For our little group of contemplative Jews – whether we are working in secular employment or on extended retreat- we are a tribe of Miskarvim and Miskarvos who feel “drawn close” in a most specific way. Our special service to the wider community is our compassionate prayer for them and for “all creation”. Our special “standard” marks our own “area” within the camp of Israel. (see Numbers 1:52) As I have often written before: We are not special in any elitist sense, but we are distinctive -as we feel we are called to a certain type of spiritual activity within the Jewish Faith. We are those who know that our fulfillment can only come from a life spent in the Courts of our God.
All Israel is chosen.
In a sense, our Nation is the replacement for the firstborn of the Human Race.
As such, all Jews are responsible for (the equivalent of) the service of the Temple (through our davening and through our observance of the ritual mitzvos) and we are responsible for the exercise of Justice and Mercy both in our practical acts of physical and monetary compassion and in our petitionary prayer.
The exercise of this compassionate tikkun is not the preserve of an elitist group. It is the responsibility of all Jews. Neither is it an option: It is a Divine Mandate and nothing less than a binding mutual betrothal: a shockingly explicit act of spiritual Love in which the Master of the Universe becomes the Spouse of the soul. (Hosea 2:18)
As the Haftarah text reminds us: If we are faithful in our observance of The Contract, He will be our God.
If we are to be drawn near to God in contemplation, we do this within the “four walls “ of the Torah. These are the Courts referred to in our Psalm text. If we bind ourselves to love God Himself with the intention of remaining faithful, then our marriage to Him will be consummated. This refers to the relationship between Israel the Nation and her God... but it also refers to each individual Jewish soul and her “Ishi”. We have been promised this.
“And I will betroth you to me in faithfulness and You shall know HaShem”(Hosea 2:22)
We say these words as we bind the tefillin straps on our hands and we have the marriage contract in our hands (as it were) whenever we kiss the tzitzit. He whispers His promise in our ears every time we conclude the third paragraph of the Shema, and the door to our hearts is opened every time we cross a threshold and bring the message of its mezuzah to mind.
These are some of the moments or acts in each Jewish day which allow the Light of the Covenant to shine through chinks of awareness onto our ordinary lives and they are the life-line of all Jewish Contemplatives.
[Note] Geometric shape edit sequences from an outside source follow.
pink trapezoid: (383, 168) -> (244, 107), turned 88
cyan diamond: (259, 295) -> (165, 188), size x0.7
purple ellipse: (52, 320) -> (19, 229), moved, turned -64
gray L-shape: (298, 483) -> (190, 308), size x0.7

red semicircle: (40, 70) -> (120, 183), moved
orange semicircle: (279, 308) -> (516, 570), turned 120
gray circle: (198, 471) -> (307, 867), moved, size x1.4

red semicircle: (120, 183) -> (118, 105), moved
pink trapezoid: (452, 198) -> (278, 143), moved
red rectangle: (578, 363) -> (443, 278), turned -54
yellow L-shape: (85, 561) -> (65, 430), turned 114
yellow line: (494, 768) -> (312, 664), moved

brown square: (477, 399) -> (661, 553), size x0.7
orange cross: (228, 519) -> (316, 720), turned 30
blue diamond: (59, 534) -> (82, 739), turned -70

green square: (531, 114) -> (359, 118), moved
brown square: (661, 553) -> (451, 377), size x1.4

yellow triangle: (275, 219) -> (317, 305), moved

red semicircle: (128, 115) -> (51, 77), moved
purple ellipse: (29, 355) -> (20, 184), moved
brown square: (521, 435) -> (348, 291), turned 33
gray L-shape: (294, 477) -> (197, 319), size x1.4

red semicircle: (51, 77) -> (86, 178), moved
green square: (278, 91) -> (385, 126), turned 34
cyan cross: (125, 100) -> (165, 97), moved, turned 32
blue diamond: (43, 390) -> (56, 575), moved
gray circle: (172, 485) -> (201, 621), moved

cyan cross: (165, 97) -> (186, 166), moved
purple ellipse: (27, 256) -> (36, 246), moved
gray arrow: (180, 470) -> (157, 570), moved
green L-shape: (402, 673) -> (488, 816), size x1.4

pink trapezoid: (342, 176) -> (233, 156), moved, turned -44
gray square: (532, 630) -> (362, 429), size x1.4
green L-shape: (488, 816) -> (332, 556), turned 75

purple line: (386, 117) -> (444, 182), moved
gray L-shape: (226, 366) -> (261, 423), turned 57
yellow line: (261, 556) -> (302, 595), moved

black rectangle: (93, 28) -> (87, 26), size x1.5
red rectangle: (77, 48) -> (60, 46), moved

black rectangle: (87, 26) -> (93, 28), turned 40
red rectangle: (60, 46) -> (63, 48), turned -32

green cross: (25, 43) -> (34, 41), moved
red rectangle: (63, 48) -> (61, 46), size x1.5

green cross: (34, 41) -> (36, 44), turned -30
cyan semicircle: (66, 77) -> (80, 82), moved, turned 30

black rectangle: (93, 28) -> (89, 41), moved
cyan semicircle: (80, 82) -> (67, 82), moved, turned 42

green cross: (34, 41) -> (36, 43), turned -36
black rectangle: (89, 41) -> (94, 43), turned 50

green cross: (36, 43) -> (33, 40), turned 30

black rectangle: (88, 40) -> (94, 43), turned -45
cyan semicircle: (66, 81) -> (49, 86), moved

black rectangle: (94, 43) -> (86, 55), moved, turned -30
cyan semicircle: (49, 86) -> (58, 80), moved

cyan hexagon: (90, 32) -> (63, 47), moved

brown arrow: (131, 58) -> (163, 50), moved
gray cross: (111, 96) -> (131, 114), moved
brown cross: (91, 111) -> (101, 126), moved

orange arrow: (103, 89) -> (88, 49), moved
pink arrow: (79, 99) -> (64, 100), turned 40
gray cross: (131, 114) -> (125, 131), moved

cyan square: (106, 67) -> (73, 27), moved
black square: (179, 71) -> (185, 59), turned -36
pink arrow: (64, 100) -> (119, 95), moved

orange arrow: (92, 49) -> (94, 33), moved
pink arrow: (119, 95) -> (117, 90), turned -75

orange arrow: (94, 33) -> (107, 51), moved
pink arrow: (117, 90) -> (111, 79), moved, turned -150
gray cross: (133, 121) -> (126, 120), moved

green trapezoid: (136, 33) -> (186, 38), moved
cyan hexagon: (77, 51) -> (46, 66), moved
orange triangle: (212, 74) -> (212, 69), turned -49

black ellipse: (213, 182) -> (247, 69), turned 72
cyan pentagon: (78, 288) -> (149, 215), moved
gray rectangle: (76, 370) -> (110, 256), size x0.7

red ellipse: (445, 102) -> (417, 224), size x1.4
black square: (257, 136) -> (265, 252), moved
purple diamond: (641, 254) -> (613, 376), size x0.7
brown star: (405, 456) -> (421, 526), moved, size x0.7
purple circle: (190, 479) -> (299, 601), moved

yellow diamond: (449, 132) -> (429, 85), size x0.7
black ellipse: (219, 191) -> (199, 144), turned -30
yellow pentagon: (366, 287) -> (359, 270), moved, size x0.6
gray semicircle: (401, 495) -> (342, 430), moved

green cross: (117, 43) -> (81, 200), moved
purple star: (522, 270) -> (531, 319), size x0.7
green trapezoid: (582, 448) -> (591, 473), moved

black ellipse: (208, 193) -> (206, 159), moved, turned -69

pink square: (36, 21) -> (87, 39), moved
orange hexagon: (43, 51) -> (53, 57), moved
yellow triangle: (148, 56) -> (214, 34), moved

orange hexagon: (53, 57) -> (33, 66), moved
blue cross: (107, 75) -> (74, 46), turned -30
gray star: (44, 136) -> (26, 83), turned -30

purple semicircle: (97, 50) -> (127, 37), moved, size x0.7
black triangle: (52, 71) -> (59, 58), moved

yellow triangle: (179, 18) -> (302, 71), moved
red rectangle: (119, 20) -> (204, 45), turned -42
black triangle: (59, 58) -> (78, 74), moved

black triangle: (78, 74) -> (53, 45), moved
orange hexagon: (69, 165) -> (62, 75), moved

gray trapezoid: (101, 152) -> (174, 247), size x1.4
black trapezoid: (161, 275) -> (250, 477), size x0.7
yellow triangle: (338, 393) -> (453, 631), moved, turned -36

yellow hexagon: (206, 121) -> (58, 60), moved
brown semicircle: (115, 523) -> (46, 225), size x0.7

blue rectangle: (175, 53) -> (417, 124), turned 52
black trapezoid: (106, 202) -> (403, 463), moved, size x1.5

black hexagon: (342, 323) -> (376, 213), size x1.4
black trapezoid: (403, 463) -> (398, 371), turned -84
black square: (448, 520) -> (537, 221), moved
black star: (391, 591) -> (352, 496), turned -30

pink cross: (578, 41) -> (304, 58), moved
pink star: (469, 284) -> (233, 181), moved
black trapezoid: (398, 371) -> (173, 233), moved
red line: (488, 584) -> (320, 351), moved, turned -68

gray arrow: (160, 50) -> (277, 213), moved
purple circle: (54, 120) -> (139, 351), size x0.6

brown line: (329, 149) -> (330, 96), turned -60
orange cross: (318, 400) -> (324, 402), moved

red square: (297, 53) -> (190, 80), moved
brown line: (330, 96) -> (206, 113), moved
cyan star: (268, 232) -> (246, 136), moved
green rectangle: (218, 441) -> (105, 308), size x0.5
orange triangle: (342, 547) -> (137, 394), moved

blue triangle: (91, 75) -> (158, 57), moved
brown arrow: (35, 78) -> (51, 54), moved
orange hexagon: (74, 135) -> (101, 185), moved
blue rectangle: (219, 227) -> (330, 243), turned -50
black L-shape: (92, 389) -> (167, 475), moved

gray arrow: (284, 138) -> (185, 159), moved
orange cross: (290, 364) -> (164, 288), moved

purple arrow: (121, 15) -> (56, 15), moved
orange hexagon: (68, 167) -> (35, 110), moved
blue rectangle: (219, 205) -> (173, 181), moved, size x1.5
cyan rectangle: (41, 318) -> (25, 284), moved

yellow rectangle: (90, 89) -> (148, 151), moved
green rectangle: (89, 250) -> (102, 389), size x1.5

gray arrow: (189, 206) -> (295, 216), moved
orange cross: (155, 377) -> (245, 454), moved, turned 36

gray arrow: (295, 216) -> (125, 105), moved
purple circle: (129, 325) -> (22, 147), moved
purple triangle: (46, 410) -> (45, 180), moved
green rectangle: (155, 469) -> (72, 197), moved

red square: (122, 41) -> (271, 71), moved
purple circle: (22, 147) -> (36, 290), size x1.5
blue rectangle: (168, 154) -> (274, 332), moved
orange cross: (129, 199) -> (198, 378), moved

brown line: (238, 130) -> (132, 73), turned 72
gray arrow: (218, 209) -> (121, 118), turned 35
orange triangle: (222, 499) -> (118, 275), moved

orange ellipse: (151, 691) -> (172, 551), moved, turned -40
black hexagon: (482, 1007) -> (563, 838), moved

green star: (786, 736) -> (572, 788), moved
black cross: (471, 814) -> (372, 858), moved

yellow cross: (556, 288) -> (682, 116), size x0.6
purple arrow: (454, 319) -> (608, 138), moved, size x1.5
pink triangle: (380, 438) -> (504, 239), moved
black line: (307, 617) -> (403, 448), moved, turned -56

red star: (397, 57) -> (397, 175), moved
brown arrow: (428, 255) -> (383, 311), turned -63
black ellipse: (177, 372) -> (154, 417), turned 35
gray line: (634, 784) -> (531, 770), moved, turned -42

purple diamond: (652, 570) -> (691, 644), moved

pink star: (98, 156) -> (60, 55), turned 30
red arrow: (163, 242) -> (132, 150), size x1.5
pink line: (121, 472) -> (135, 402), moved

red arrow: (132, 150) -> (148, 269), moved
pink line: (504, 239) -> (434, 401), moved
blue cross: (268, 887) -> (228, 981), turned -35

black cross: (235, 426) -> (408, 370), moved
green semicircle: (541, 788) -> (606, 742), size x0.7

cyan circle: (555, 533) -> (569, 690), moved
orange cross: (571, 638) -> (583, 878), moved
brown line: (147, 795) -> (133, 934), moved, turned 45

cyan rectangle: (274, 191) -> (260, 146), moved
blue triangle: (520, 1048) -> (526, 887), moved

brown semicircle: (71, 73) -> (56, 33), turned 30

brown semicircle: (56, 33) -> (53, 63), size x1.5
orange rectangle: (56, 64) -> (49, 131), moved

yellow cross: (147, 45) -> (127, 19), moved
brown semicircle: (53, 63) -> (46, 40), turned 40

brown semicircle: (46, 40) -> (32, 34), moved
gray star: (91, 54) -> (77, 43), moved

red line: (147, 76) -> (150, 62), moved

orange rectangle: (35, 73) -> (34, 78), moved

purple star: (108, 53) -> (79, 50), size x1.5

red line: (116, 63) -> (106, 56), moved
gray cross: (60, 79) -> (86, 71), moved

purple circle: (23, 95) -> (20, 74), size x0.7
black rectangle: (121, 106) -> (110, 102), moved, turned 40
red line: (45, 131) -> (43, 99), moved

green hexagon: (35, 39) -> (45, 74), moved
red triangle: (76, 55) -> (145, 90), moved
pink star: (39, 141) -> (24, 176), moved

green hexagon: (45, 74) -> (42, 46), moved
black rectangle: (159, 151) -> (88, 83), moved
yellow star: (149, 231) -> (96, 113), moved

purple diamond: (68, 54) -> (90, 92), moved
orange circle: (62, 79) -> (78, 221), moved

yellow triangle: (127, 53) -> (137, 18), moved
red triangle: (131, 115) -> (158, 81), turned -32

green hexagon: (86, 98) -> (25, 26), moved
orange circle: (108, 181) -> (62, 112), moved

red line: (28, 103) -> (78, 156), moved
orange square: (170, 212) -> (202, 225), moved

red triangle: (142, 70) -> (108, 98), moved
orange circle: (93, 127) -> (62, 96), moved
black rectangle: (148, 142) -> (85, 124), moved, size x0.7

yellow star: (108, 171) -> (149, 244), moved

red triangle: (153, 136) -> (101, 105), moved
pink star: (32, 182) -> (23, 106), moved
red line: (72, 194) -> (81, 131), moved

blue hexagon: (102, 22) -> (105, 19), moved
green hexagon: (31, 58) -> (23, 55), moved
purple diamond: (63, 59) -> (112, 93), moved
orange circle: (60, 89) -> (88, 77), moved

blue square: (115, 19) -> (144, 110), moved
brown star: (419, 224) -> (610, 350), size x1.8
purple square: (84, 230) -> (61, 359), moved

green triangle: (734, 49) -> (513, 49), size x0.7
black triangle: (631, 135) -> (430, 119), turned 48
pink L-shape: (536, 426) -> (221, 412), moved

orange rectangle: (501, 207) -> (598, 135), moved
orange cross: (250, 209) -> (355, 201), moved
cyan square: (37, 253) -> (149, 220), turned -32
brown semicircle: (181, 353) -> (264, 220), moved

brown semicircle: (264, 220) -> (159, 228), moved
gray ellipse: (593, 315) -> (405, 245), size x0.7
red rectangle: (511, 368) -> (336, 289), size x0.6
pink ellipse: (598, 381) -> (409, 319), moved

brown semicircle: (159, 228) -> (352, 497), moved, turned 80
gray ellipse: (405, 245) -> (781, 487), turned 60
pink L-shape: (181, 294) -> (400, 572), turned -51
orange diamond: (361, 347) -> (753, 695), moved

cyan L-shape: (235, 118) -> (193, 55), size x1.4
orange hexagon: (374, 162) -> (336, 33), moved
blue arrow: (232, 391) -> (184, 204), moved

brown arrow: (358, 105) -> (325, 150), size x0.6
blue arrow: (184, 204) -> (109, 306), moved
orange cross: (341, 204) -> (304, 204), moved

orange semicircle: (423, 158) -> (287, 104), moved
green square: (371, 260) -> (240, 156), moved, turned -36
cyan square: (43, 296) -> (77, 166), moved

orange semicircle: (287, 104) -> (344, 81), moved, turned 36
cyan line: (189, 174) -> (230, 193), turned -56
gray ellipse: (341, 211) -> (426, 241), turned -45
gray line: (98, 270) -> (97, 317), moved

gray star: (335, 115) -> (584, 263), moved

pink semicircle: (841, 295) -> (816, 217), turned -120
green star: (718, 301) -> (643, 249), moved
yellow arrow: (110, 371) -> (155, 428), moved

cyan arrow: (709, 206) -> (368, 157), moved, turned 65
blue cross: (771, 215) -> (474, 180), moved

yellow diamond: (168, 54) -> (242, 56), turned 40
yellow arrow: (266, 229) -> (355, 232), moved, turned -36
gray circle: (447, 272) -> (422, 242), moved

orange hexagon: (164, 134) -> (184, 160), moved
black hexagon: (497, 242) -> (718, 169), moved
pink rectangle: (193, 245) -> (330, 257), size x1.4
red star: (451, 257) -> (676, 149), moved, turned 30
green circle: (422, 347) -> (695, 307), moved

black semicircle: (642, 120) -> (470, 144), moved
None of our contemplative prayer is for our own personal development. None of our meditations have a therapeutic or psychological motivation. Everything we do, we do as part of our relationship to our Spouse through the details of the Covenant. The texts and practices of the Torah are not just the text and instructions for the Nation’s relationship to God- They are also the intimate signs and symbols of love and faithfulness which are passed back and forth between the individual and the One who is Ribono shel Olam. The tzitzit,mezuzah,tefillin and Sh’ma (for example) are not only a part of the ketubah (Marriage Contract document) , they are also an active and mutual conversation. These little words of endearment and little touches of affection are the caresses which keep us faithful and which remind us that what we do is part of a plan whose deepest purposes we may never comprehend.
May the memory of the Tzaddik Shimon Bar Yohai (whose Spiritual marriage we celebrate today) be for a blessing.